■ Records for the exercise ■
◇ ◇ ◇ ◇ ◇

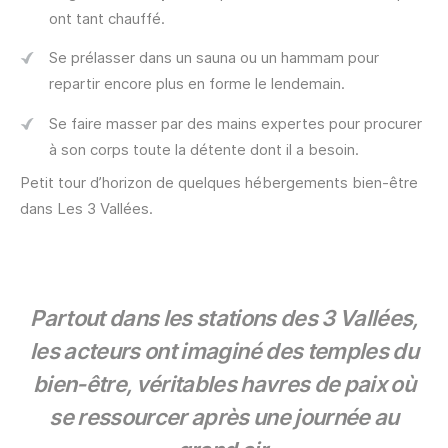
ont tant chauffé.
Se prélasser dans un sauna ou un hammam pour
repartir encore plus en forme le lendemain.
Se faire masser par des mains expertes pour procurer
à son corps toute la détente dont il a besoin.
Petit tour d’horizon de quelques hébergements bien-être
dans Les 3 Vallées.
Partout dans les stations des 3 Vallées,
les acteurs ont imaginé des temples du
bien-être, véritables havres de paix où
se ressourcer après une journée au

◇ ◇ ◇ ◇ ◇

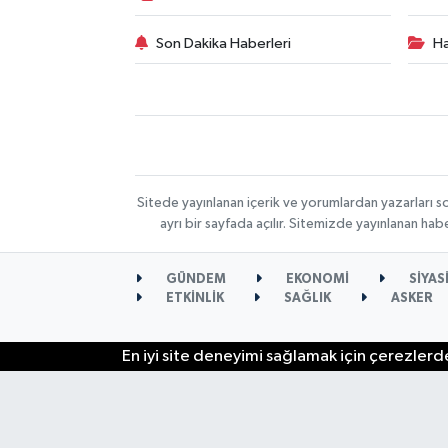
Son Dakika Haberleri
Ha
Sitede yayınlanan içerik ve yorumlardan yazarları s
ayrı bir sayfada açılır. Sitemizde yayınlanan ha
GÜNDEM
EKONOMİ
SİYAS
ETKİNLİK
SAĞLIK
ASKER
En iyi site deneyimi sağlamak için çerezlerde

◇ ◇ ◇ ◇ ◇

■ Your goal ■
From the data above, copy each line with the string "dans" in it.

■ Response below ■
Se prélasser dans un sauna ou un hammam pour
dans Les 3 Vallées.
Partout dans les stations des 3 Vallées,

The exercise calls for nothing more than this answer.